The independent inspectors-general at both the USGS and the DOE have launched investigations, and the Nevada congressional delegation has called for a federal investigation into the issue.

The Yucca plan would see canisters of nuclear waste stored under the mountain for thousands of years. The water data are crucial because the repository's safety depends heavily on how wet it is likely to get inside, and on how long it takes for water to escape from the mountain rock into surrounding river systems.

A 1996 study by Los Alamos National Laboratory in New Mexico indicated that water takes just a few decades to flow through the mountain, raising fears that storage containers might erode and leak nuclear waste into the water table. But the DOE argues that subsequent studies and models by USGS scientists show that water moves more slowly through the mountain and that there is little threat to the local water supply.

Evidence for the falsification surfaced while the DOE was drawing up an application for a licence to store nuclear waste at the site. E-mails between the hydrologist and several colleagues dating from 1998–2000 were found that indicated he had faked documentation on the data and some computer models used to predict water flow through the mountain, says a USGS spokeswoman.

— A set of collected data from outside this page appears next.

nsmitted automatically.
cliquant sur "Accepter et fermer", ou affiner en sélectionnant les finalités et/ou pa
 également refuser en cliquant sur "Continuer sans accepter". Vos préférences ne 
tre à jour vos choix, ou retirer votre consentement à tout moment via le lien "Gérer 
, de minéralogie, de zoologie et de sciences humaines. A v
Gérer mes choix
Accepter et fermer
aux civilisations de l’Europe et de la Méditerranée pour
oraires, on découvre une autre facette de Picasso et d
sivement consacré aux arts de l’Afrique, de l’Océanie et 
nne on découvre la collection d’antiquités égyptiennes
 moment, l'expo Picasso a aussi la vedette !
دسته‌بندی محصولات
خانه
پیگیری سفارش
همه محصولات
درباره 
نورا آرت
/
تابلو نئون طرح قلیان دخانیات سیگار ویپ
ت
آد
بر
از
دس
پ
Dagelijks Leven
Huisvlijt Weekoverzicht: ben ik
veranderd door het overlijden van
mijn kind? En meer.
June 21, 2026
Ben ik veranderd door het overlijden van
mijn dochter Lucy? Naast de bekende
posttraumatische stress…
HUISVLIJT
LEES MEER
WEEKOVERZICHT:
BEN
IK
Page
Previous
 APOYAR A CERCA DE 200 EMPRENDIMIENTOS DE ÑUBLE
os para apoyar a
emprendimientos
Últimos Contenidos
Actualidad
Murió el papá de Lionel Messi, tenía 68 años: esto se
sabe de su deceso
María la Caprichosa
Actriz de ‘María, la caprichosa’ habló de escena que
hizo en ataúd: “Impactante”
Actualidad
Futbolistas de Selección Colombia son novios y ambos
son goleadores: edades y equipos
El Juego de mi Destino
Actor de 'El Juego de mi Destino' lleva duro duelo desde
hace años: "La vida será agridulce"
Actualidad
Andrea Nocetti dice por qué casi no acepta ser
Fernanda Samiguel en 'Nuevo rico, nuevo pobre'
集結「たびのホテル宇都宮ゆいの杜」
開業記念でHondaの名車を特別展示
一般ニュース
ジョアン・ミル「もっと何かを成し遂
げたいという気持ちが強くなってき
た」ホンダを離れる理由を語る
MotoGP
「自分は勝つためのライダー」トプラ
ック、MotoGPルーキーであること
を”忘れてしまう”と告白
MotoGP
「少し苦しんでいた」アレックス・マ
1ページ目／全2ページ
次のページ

“What it means scientifically we don't yet know,” says John Garrick, chairman of the Nuclear Waste Technical Review Board, which oversees the Yucca project. “But there is no doubt that it's affected public confidence in the project.”

Senator Harry Reid (Democrat, Nevada), the minority leader in the Senate who opposes the construction of the repository, is calling for a full federal investigation into the alleged misdeeds. “It is abundantly clear that there is no such thing as ‘sound science’ at Yucca Mountain,” he says.